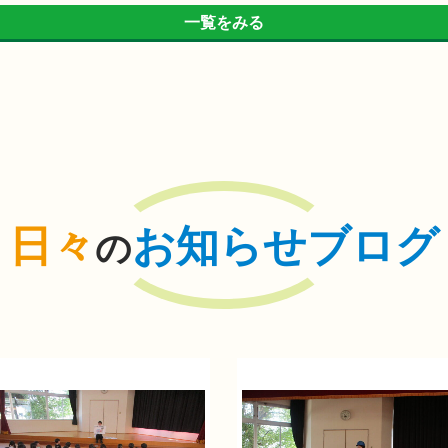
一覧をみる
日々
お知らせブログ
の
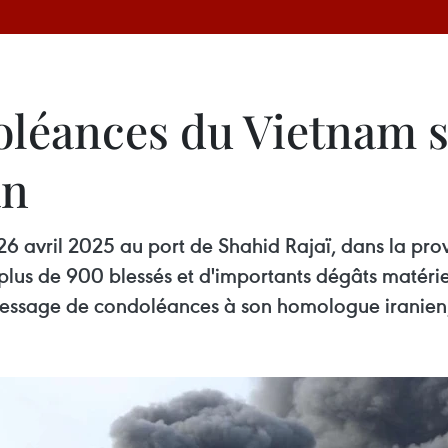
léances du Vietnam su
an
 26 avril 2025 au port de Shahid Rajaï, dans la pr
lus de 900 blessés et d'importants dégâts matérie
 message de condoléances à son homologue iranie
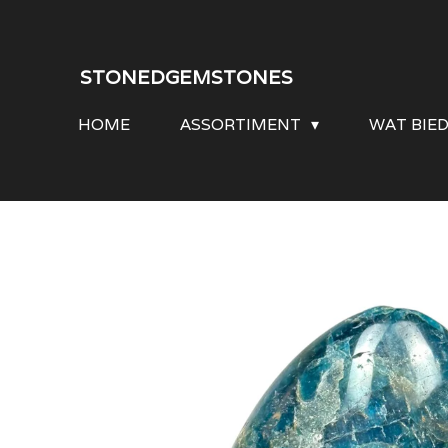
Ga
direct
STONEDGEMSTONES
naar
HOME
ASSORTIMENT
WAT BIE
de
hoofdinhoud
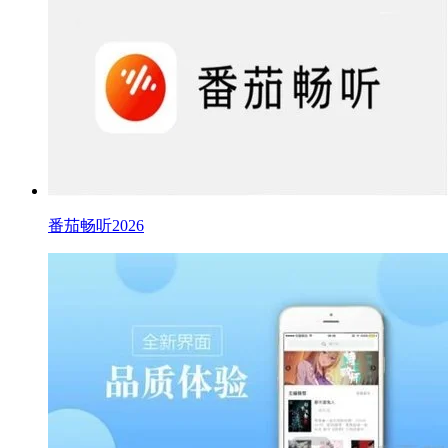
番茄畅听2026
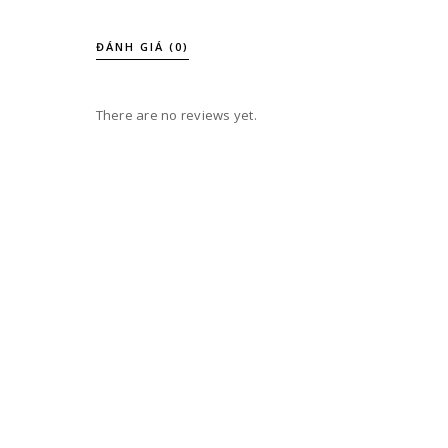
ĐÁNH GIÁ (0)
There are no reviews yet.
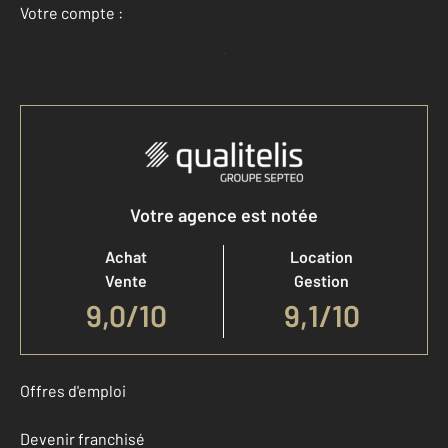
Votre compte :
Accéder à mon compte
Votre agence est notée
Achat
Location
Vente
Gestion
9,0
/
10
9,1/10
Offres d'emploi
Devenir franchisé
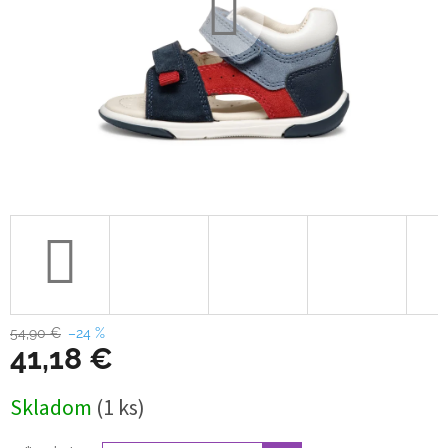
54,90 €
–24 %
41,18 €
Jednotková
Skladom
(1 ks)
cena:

··········

- **Work request**
Give again, exactly, the lines starting at the first entry above and ending at the line with "There are no reviews yet."; please leave pictures out.

- **Exercise output**
一覧をみる
日々
お知らせブログ
の
léances du Vietnam su
an
 26 avril 2025 au port de Shahid Rajaï, dans la pr
lus de 900 blessés et d'importants dégâts matérie
 message de condoléances à son homologue iranie
Ga
direct
STONEDGEMSTONES
naar
HOME
ASSORTIMENT
WAT BIE
de
hoofdinhoud
番茄畅听2026
ĐÁNH GIÁ (0)
There are no reviews yet.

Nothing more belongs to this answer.